LE MAG DU BIOCONTRÔLE - Épisode 1, saison 2 : Le 100% biocontrôle, réalité ou utopie pour la vigne ?

En vigne, le développement du biocontrôle progresse rapidement. La plupart des maladies et agresseurs de cultures disposent d'une réponse adaptée avec le biocontrôle. Peut-on de fait envisager dans les prochaines années un modèle de vigne utilisant 100% de produits de biocontrôle au cours de leur itinéraire cultural ?

Dans cette nouvelle vidéo, nous nous intéressons aux nombreuses solutions de biocontrôle mises à la disposition des viticulteurs, et partons à la rencontre de Sévérine Dupin, membre de la Chambre d’Agriculture de Grenoble, pour parler du 100% biocontrôle, de ses principaux objectifs, de son avenir, mais aussi de ses limites actuelles.

L’offre de produits de biocontrôle en vigne est conséquente, bien plus que sur d’autres cultures. Si la vigne ne couvre que 3% de la surface agricole utile française, elle est très sensible aux maladies et est une grande consommatrice de produits phytosanitaires - 20% des produits phytosanitaires utilisés chaque année en France le sont pour la vigne (dont 80% sont des fongicides). Pour Séverine Dupin, membre de la Chambre d’Agriculture de Gironde,  « une des explications du fait qu’il y a plus de produits de biocontrôle en viticulture que dans d’autres cultures, est aussi que le souffre, qui est une solution historique pour lutter contre l’oïdium de la vigne, est classé biocontrôle ». L’utilisation de phéromones pour la confusion sexuelle est également très utile pour lutter efficacement contre les ravageurs de la vigne.

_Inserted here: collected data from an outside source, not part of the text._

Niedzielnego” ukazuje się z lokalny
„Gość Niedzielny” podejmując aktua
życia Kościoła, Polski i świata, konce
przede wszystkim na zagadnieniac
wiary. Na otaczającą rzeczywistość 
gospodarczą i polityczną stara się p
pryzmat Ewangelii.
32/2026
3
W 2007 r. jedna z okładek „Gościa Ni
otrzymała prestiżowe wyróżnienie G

De nombreux produits se développent en biocontrôle pour protéger la vigne, comme nous l’explique Sévérine Dupin : « Il y a un vrai objectif de réduction de la quantité de produits utilisés en viticulture pour atteindre les objectifs du Plan Ecophyto et aussi, pour un meilleur vivre, notamment avec les riverains. »

Aujourd’hui, le souhait est de pouvoir proposer des itinéraires culturaux qui intègrent 100% de produits biocontrôle. Cependant, avec les connaissances actuelles, il reste encore des impasses techniques sur certaines maladies, comme le mildiou, qui sont impossibles à gérer en 100% biocontrôle. De plus, la vigne est une culture qui dispose d’une situation de maladie à quarantaine. Pour gérer la cicadelle de la flavescence dorée, des arrêtés préfectoraux obligent les vignerons à traiter avec des produits qui ne sont pas classés biocontrôle. « Quoi qu’il arrive, même si on développe petit à petit des stratégies qui intègrent le plus possible le biocontrôle, certaines maladies vraiment problématiques sur le vignoble et qui pourraient mener à sa destruction, feront que des stratégies 100% biocontrôle ne sont à l’heure actuelle, pas disponibles. »

Les pistes à suivre sont le développement de nouvelles solutions plus performantes, notamment vis à vis du mildiou ou l’utilisation de variétés plus résistantes aux maladies.